Bariatric Surgery and Diabetes

By on February 27, 2012
Womens bariatric surgery before and after

More than 67 million Americans are obese, according to the National Center for Health Statistics. And being overweight is one of the primary risk factors for Type 2 diabetes.

Carrying excess body weight raises the risk of developing diabetes because it increases the body’s resistance to insulin, making it harder to lower blood sugar levels. Over an extended period, people with high blood sugar levels and diabetes may experience heart disease, stroke, blindness, kidney failure, leg and foot amputations, and complications during pregnancy.

Many people who are obese or morbidly obese turn to bariatric surgery to help them lose weight when other weight loss efforts fail. Bariatric surgery helps achieve long-term weight loss by either reducing the size of the stomach to decrease the amount of food it can hold, or by shortening the small intestine to reduce the amount of calories and nutrients the body can absorb.
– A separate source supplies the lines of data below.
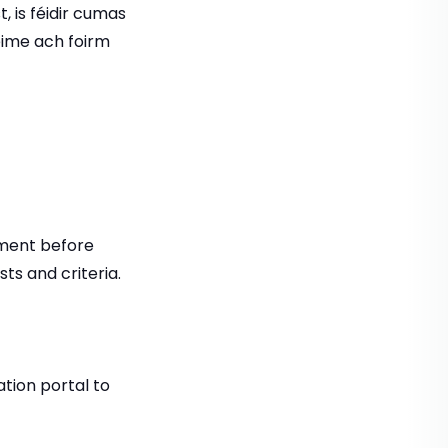
, is féidir cumas
éime ach foirm
tment before
ts and criteria.
ation portal to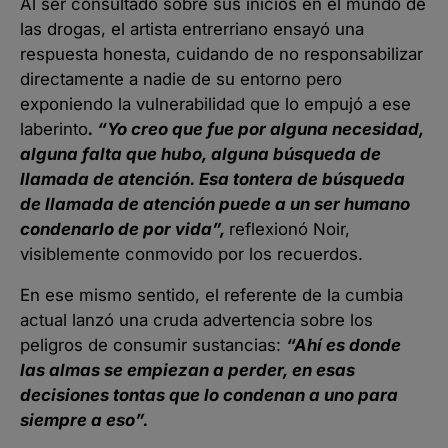
Al ser consultado sobre sus inicios en el mundo de
las drogas, el artista entrerriano ensayó una
respuesta honesta, cuidando de no responsabilizar
directamente a nadie de su entorno pero
exponiendo la vulnerabilidad que lo empujó a ese
laberinto
. “Yo creo que fue por alguna necesidad,
alguna falta que hubo, alguna búsqueda de
llamada de atención. Esa tontera de búsqueda
de llamada de atención puede a un ser humano
condenarlo de por vida”,
reflexionó Noir,
visiblemente conmovido por los recuerdos.
En ese mismo sentido, el referente de la cumbia
actual lanzó una cruda advertencia sobre los
peligros de consumir sustancias:
“Ahí es donde
las almas se empiezan a perder, en esas
decisiones tontas que lo condenan a uno para
siempre a eso”.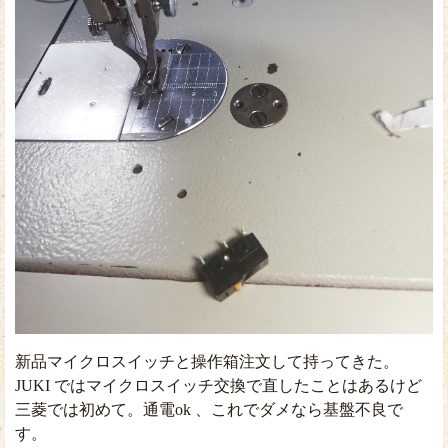
新品マイクロスイッチと操作箱注文して持ってきた。
JUKI ではマイクロスイッチ交換で直したことはあるけど
三菱では初めて。通電ok 、これでダメなら基盤不良で
す。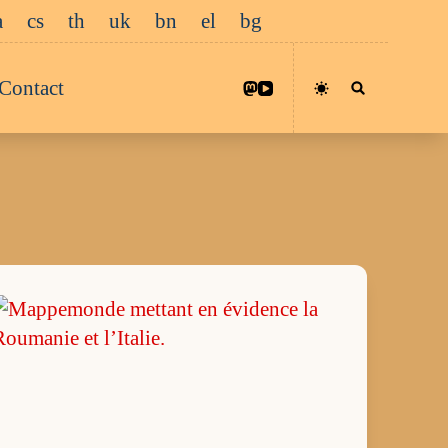
a
cs
th
uk
bn
el
bg
Contact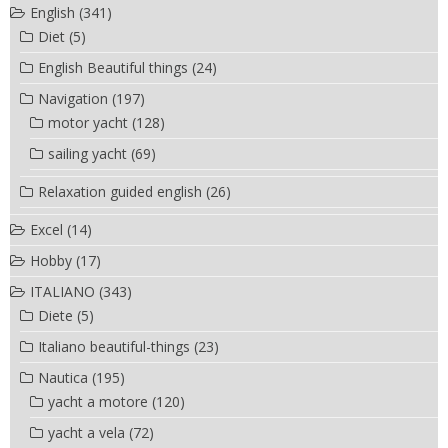
English
(341)
Diet
(5)
English Beautiful things
(24)
Navigation
(197)
motor yacht
(128)
sailing yacht
(69)
Relaxation guided english
(26)
Excel
(14)
Hobby
(17)
ITALIANO
(343)
Diete
(5)
Italiano beautiful-things
(23)
Nautica
(195)
yacht a motore
(120)
yacht a vela
(72)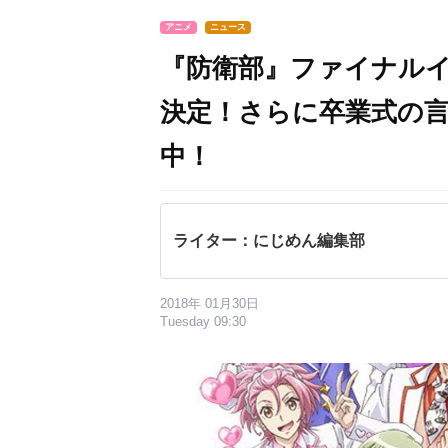
アニメ
ニュース
『防衛部』ファイナル
決定！さらに卒業式の
中！
ライター：にじめん編集部
2018年 01月30日
Tuesday 09:30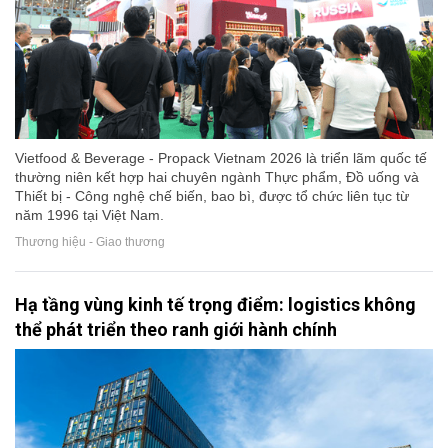
Vietfood & Beverage - Propack Vietnam 2026 là triển lãm quốc tế
thường niên kết hợp hai chuyên ngành Thực phẩm, Đồ uống và
Thiết bị - Công nghệ chế biến, bao bì, được tổ chức liên tục từ
năm 1996 tại Việt Nam.
Thương hiệu - Giao thương
Hạ tầng vùng kinh tế trọng điểm: logistics không
thể phát triển theo ranh giới hành chính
Bariatric Surgery and Diabetes

In addition to helping patients lose weight, bariatric surgery also has been shown to decrease the incidence of Type 2 diabetes. A study published in the Journal of the American Medical Association showed that obese patients with Type 2 diabetes who underwent gastric banding were five times more likely to have their diabetes go into complete remission compared to patients who followed conventional weight loss therapies. Other studies have reported similar results. Researchers at Johns Hopkins University found that nearly 75 percent of patients who had surgery to reduce the size of their stomachs eliminated their diabetes medications within six months.

Diabetes Improves Right After Bariatric Surgery

Following bariatric surgery, diabetes improves even before substantial weight loss. Research has shown that hormones in a stomach that has been altered by surgery can manage blood glucose levels better than just weight loss by itself. These hormones help control food intake and improve insulin secretion and insulin sensitivity, resulting in a stabilization of blood sugar levels.

In addition to improving diabetes, bariatric surgery can have positive effects on other conditions associated with obesity, including hypertension, high cholesterol, sleep apnea, joint disease, asthma and infertility.